Gegen den Wassermangel kann eine naturverträgliche Waldwirtschaft helfen. Dabei ist die Wahl der Baumarten der Schlüssel. Welche Bäume sind das?
Eine naturnahe Waldwirtschaft mit Laubbäumen wirkt dreifach positiv. Erstens: Das Waldinnenklima von Laubwäldern hat eine höhere Luftfeuchtigkeit. Naturnahe Waldwirtschaft hält das Kronen-Laubdach und die Waldränder geschlossener, sodass die Feuchtigkeit besser gehalten werden kann. Zweitens: Laubwald kühlt. Die Temperatur im Laubwald ist deutlich geringer als im benachbarten Nadelforst oder auf der Freifläche. Und drittens: Laubbäume ermöglichen eine höhere Grundwasserbildung. Insbesondere Buchenwälder sind gute Grundwasserspender, sodass bei Trockenperioden im Durchschnitt mehr Wasser im Boden zur Verfügung steht und der Wald länger vital bleiben kann. Nadelforste hingegen fördern die Austrocknung der Landschaft.

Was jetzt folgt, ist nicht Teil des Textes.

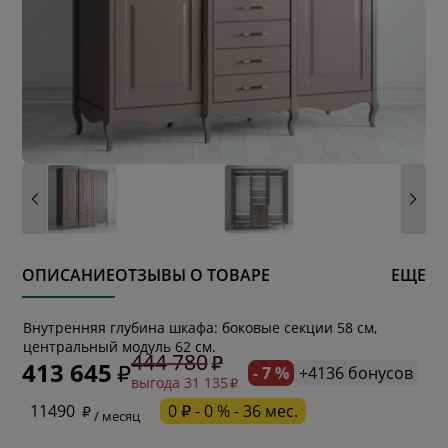
ОПИСАНИЕ
ОТЗЫВЫ О ТОВАРЕ
ЕЩЕ
* обязательное поле
Внутренняя глубина шкафа: боковые секции 58 см,
центральный модуль 62 см.
444 780
413 645
- 7 %
+4136 бонусов
выгода 31 135
* необязательное поле
11490
0 ₽ - 0 % - 36 мес.
/ месяц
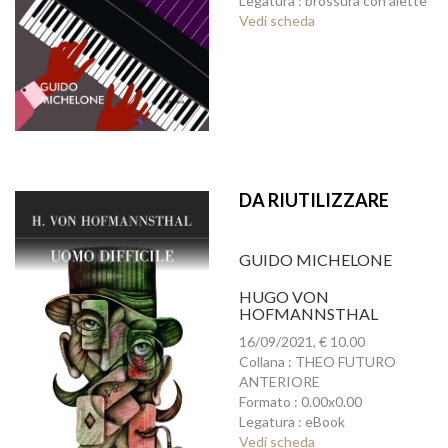
Legatura : brossura con alette
Vedi scheda
DA RIUTILIZZARE
GUIDO MICHELONE
HUGO VON
HOFMANNSTHAL
16/09/2021, € 10.00
Collana : THEO FUTURO
ANTERIORE
Formato : 0.00x0.00
Legatura : eBook
Vedi scheda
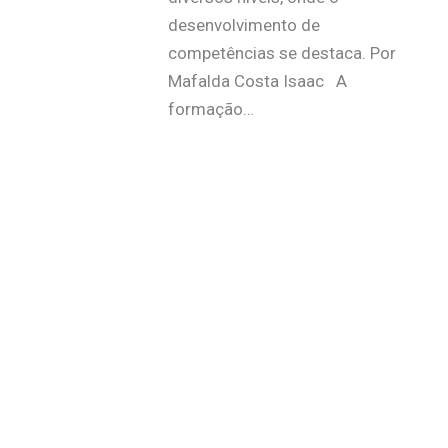
desenvolvimento de
competências se destaca. Por
Mafalda Costa Isaac A
formação…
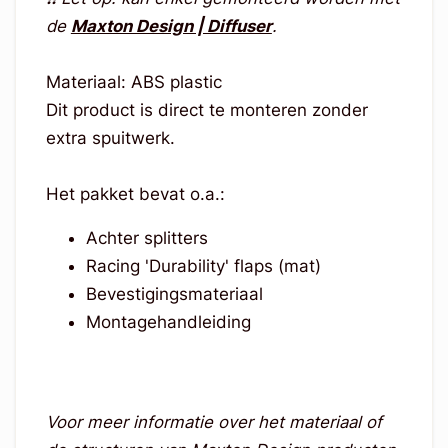
de
Maxton Design | Diffuser
.
Materiaal: ABS plastic
Dit product is direct te monteren zonder
extra spuitwerk.
Het pakket bevat o.a.:
Achter splitters
Racing 'Durability' flaps (mat)
Bevestigingsmateriaal
Montagehandleiding
Voor meer informatie over het materiaal of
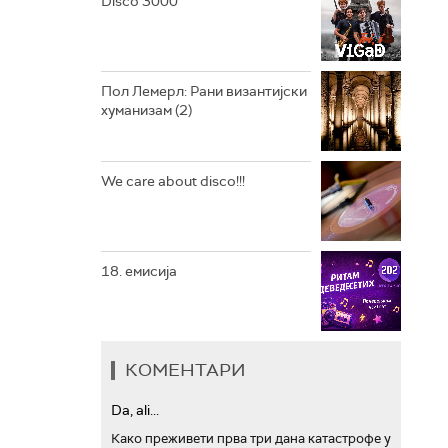
Disco 3000
АРХИВ
Пол Лемерл: Рани византијски
хуманизам (2)
We care about disco!!!
18. емисија
КОМЕНТАРИ
Da, ali...
Како преживети прва три дана катастрофе у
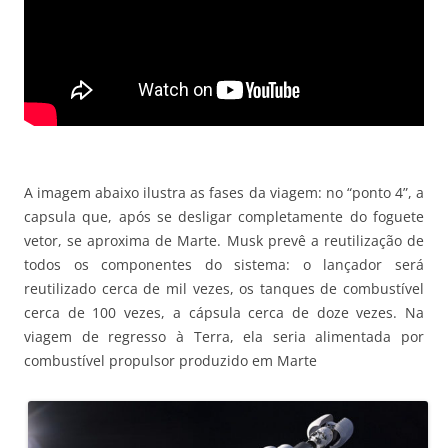
A imagem abaixo ilustra as fases da viagem: no “ponto 4”, a
capsula que, após se desligar completamente do foguete
vetor, se aproxima de Marte. Musk prevê a reutilização de
todos os componentes do sistema: o lançador será
reutilizado cerca de mil vezes, os tanques de combustível
cerca de 100 vezes, a cápsula cerca de doze vezes. Na
viagem de regresso à Terra, ela seria alimentada por
combustível propulsor produzido em Marte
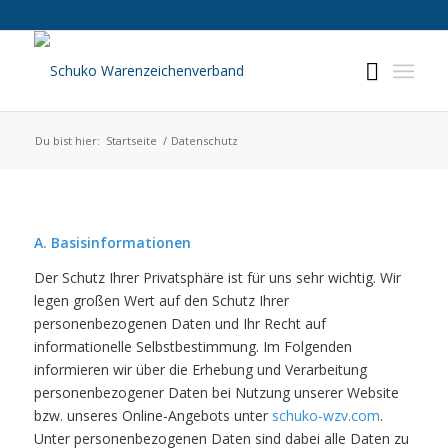
Du bist hier:
Startseite
/
Datenschutz
A. Basisinformationen
Der Schutz Ihrer Privatsphäre ist für uns sehr wichtig. Wir
legen großen Wert auf den Schutz Ihrer
personenbezogenen Daten und Ihr Recht auf
informationelle Selbstbestimmung. Im Folgenden
informieren wir über die Erhebung und Verarbeitung
personenbezogener Daten bei Nutzung unserer Website
bzw. unseres Online-Angebots unter
schuko-wzv.com
.
Unter personenbezogenen Daten sind dabei alle Daten zu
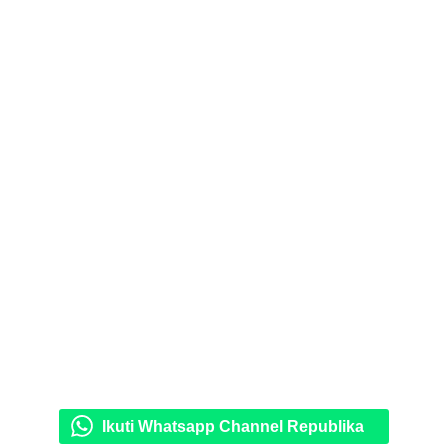
Ikuti Whatsapp Channel Republika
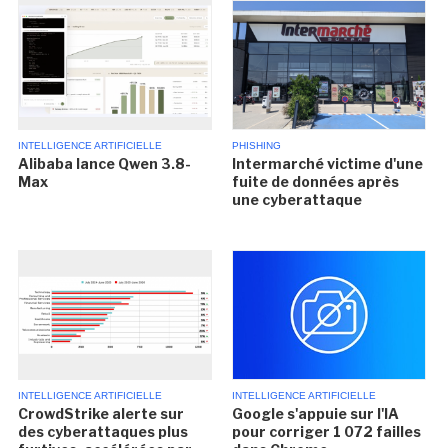
INTELLIGENCE ARTIFICIELLE
PHISHING
Alibaba lance Qwen 3.8-
Intermarché victime d'une
Max
fuite de données après
une cyberattaque
INTELLIGENCE ARTIFICIELLE
INTELLIGENCE ARTIFICIELLE
CrowdStrike alerte sur
Google s'appuie sur l'IA
des cyberattaques plus
pour corriger 1 072 failles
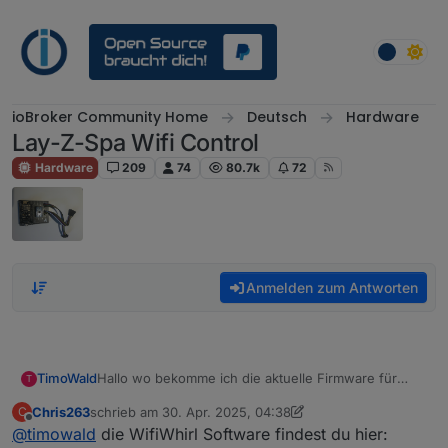
Weiter zum Inhalt
ioBroker Community Home
Deutsch
Hardware
Lay-Z-Spa Wifi Control
Hardware
209
74
80.7k
72
Anmelden zum Antworten
TimoWald
Hallo wo bekomme ich die aktuelle Firmware für
T
WifiWirl LayZSpa?
Chris263
schrieb am
30. Apr. 2025, 04:38
C
zuletzt editiert von Chris263
Offline
@
timowald
die WifiWhirl Software findest du hier:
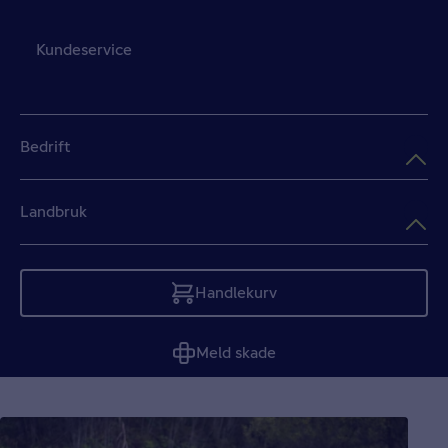
Kundeservice
Bedrift
Landbruk
Handlekurv
Tom
Meld skade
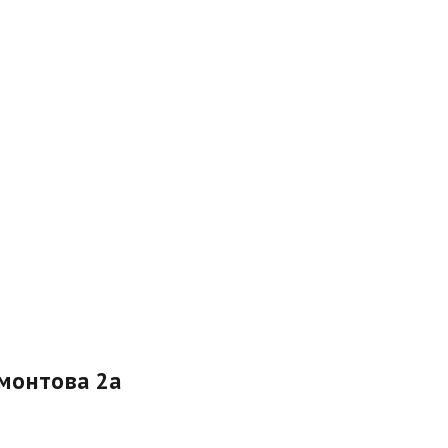
рмонтова 2а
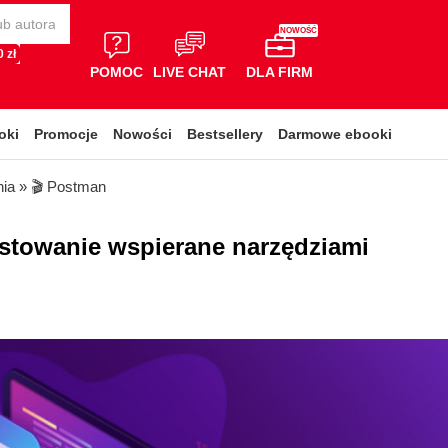
NOWOŚĆ
 zł
POMOC
LIVE CHAT
DLA FIRM
oki
Promocje
Nowości
Bestsellery
Darmowe ebooki
nia
»
🎬 Postman
estowanie wspierane narzędziami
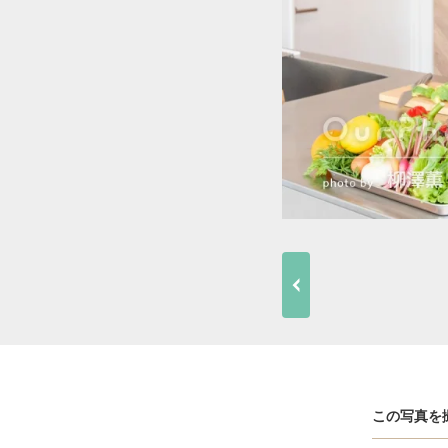
この写真を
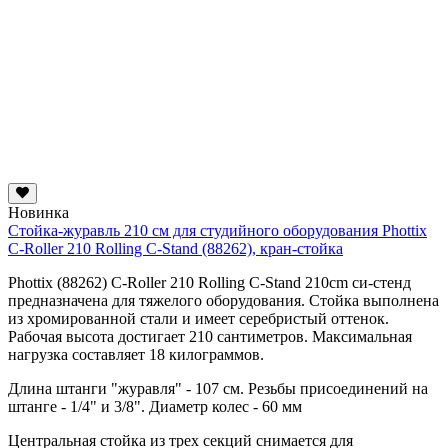
Новинка
Стойка-журавль 210 см для студийного оборудования Phottix
C-Roller 210 Rolling C-Stand (88262), кран-стойка
Phottix (88262) C-Roller 210 Rolling C-Stand 210cm си-стенд
предназначена для тяжелого оборудования. Стойка выполнена
из хромированной стали и имеет серебристый оттенок.
Рабочая высота достигает 210 сантиметров. Максимальная
нагрузка составляет 18 килограммов.
Длина штанги "журавля" - 107 см. Резьбы присоединений на
штанге - 1/4" и 3/8". Диаметр колес - 60 мм
Центральная стойка из трех секций снимается для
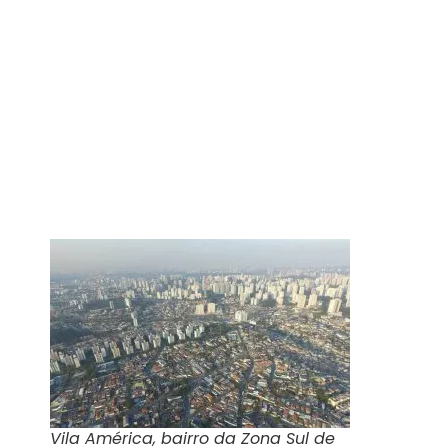
Vila América, bairro da Zona Sul de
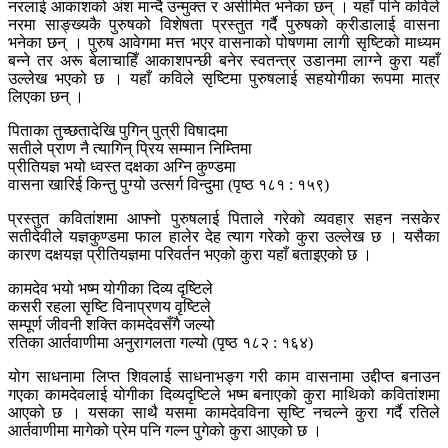
नरलाई आकाशको अंश मान्दै उन्मुक्त र असीमित भनेका छन् । यहाँ पनि कविले
नरमा साङ्ख्यकै पुरुषको विशेषता प्रस्तुत गर्दै पुरुषको क्रीडालाई वासना
भनेका छन् । पुरुष आवेगमा मत्त भएर वासनाको पोषणमा लागी सृष्टिको माध्यम
बन्ने तर अरू बेलाचाहिँ आकाशपन्छी बनेर स्वतन्त्र उडानमा लाग्ने कुरा यहाँ
उल्लेख भएको छ । यहाँ कविले सृष्टिमा पुरुषलाई सहयोगीका रूपमा मात्र
लिएका छन् ।
पिताका तुच्छतादेखि पुगिन् पुत्री विषादमा
सतीले प्राण नै त्यागिन् प्रिय सम्मान निम्तिमा
प्रीतियज्ञ भयो ध्वस्त दक्षका अग्नि कुण्डमा
वासना खारिई किन्तु पुग्यो उत्सर्ग विन्दुमा (पृष्ठ १८१ : १५९)
प्रस्तुत कवितांशमा आफ्नो पुरुषलाई पिताले गरेको व्यवहार सहन नसकेर
सतीदेवीले यज्ञकुण्डमा फाल हालेर देह त्याग गरेको कुरा उल्लेख छ । यसैका
कारण दक्षयज्ञ प्रीतियज्ञमा परिवर्तन भएको कुरा यहाँ बताइएको छ ।
कामदेव भयो भष्म योगीका दिव्य दृष्टिले
कसरी रहला सृष्टि विनाप्रणय वृष्टिले
सम्पूर्ण जीवनी शक्ति कामदेवसँगै जल्यो
रतिका आर्तवाणीमा अनुरागलता गल्यो (पृष्ठ १८२ : १६४)
योग साधनामा लिप्त शिवलाई साधनाभङ्ग गरी काम वासनामा उद्दीप्त बनाउन
गएका कामदेवलाई योगीका दिव्यदृष्टिले भष्म बनाएको कुरा माथिको कवितांशमा
आएको छ । यसका साथै यसमा कामदेवविना सृष्टि नचल्ने कुरा गर्दै रतिले
आर्तवाणीमा मागेको प्रेम पनि गल्न पुगेको कुरा आएको छ ।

Die industrielle Landwirtschaft und fehlende Nachhaltigkeits-Regularien in den globalen Lieferketten und der EU zerstören weltweit Wälder und andere Ökosysteme. Reicht der Gesetzesvorschlag der EU-Kommission zum Stopp der europäisch verantworteten globalen Entwaldung und Naturzerstörung aus, um dies zu unterbinden?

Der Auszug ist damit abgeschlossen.